2002 VW Westfalia California V6 "Black Magic"
We love to travel, experience new places and get in touch with new people, cultures and expanding our horizons. Travelling by car is a great way to get around, see the landscape and investigate the area you are visiting. On short trips far away from your home or home country, it is therefore okay to rent a car for the purpose, but what about trips to the areas you want to explore and stay for a while, are there other options that are tempting and appropriate? For us it was natural to try travel by campervan. We sat on Bali early spring 2015, on our Around-the-world travel, and had fervently wanted to explore our own country. Norway is an elongated country with 2532 km coastal line from south to north, and we wanted to explore it at our own pace, thus the thought of campervan was born. We surfed websites looking for campervan for sale, and since we are VW enthusiasts, it was natural to look for VW Westfalia California, but most of the vans available was VW Multivan Westfalias, a simple built weekend camper. The VW Westfalia California "full-fledged" campers has been in production since the late 50ties, it started with the VW T1 and until today is the VW T6. We ended up with a 2002 mod VW Multivan Westfalia weekend camper, and the reason we chose just that was that it looked well maintained, affordable, looked great in black and with a V6 gasoline engine with automatic transmission. We bought the car without any inspections (not really recommended, but we were thousands of kilometers away... 😉), and a friend of us collected it and parkt it at his place. We were looking forward to take a closer look at what we had bought, but it went another 2 months before we returned home to Norway. Our Norwegian journey can you read about on our website HER
May 2015: We were excited when we picked up the car at our friend’s place, and it turned out that the engine was running great, and the mechanics was solid. But, the campervan missed driver side mirror, worn-out winter tires, flat battery, some dents and body marks.

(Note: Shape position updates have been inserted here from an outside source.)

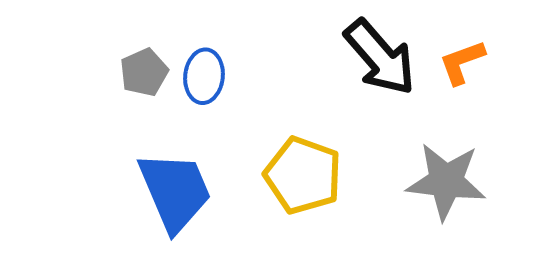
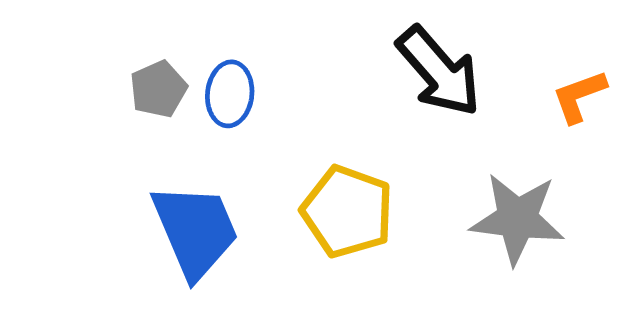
orange L-shape: (462, 62) -> (579, 96), moved

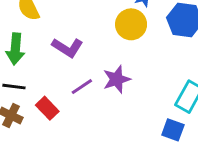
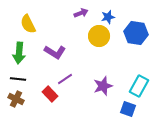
purple star: (117, 79) -> (103, 86), moved
red rectangle: (47, 108) -> (50, 94), moved

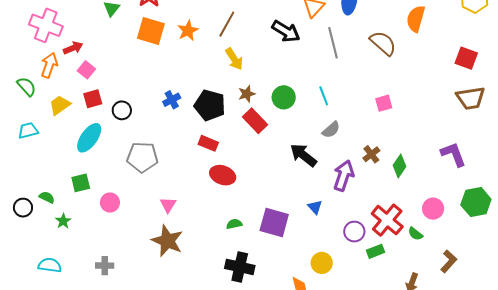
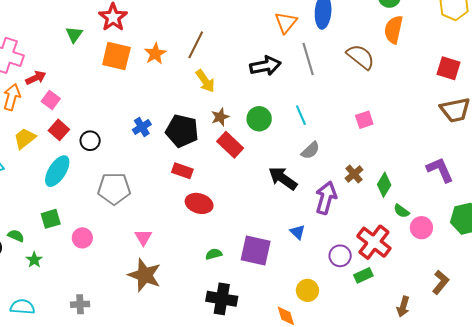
black arrow: (286, 31) -> (265, 66), moved, turned -40
red square: (93, 99) -> (59, 130), turned -30
green semicircle: (415, 234) -> (401, 211), moved

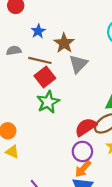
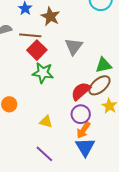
gray triangle: (78, 64) -> (74, 46), moved
green star: (48, 102) -> (43, 73), turned -30
yellow triangle: (12, 152) -> (46, 122), moved

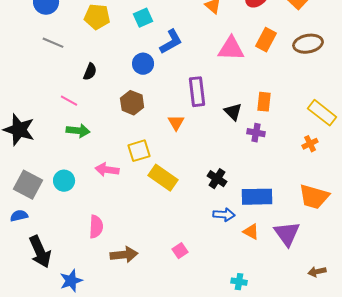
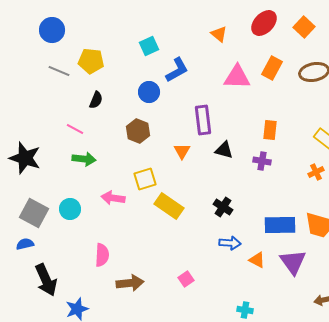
yellow pentagon: (97, 17) -> (91, 61), moved
black triangle: (233, 112) -> (224, 150), moved, turned -30
blue rectangle: (257, 197) -> (280, 225), moved

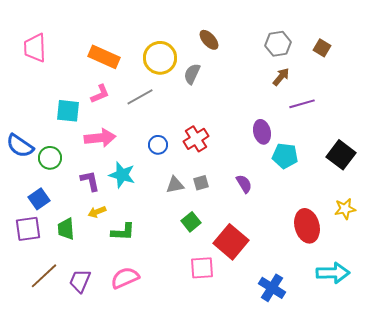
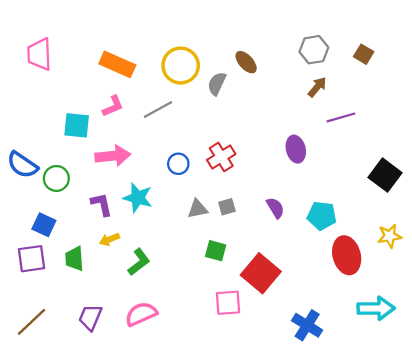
brown ellipse: (209, 40) -> (246, 62), moved
cyan pentagon: (285, 156) -> (322, 216), moved
blue square: (39, 199) -> (44, 225), turned -30
green square: (191, 222) -> (216, 251), turned -36
green L-shape: (123, 232) -> (139, 262), turned -40
brown line: (44, 276) -> (32, 322), moved

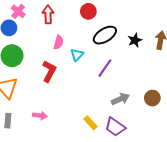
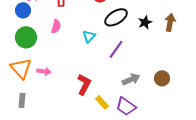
pink semicircle: (58, 42) -> (56, 26), moved
red L-shape: (49, 71) -> (84, 84), moved
pink arrow: (40, 116) -> (44, 71), moved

Seller ordered a new mirror and battery for us, but the tires kept exactly the mm-depth needed to stay inside the regulations, so we had to buy them ourselves. We headed down to the Svelvik Council and stayed overnight in the car for the first time. Since the car was a so-called weekend camper, it had simple but functional modules for water, a small gas flare and lockers for storing personal belongings and clothes. It is also equipped with a "westfalia pop-up roof", whitch is great since it provides full standing height in parts of the car, as well as options for accommodation for 2 people. If you use the sleeping area in the "tent" section, you avoid having to redo everything in the living area when you want to go to sleep. It was noticeably confined to maneuver 2 adult people when the bed was to be up down, and without swivelseats in the front, there was a little (too much) fuss. As days passed, we found our rhythm in the car and we made a list of what we wanted to have in it. The list featured among others; A small toilet «Porta Potti», thermomat covers for the front windows, swivelseats, and a refrigerator. But during our websearch, we found that a complete California camper interior would really be a gamechanger, and give a whole new experience of the car. The problem was that there were no such for sale in Norway.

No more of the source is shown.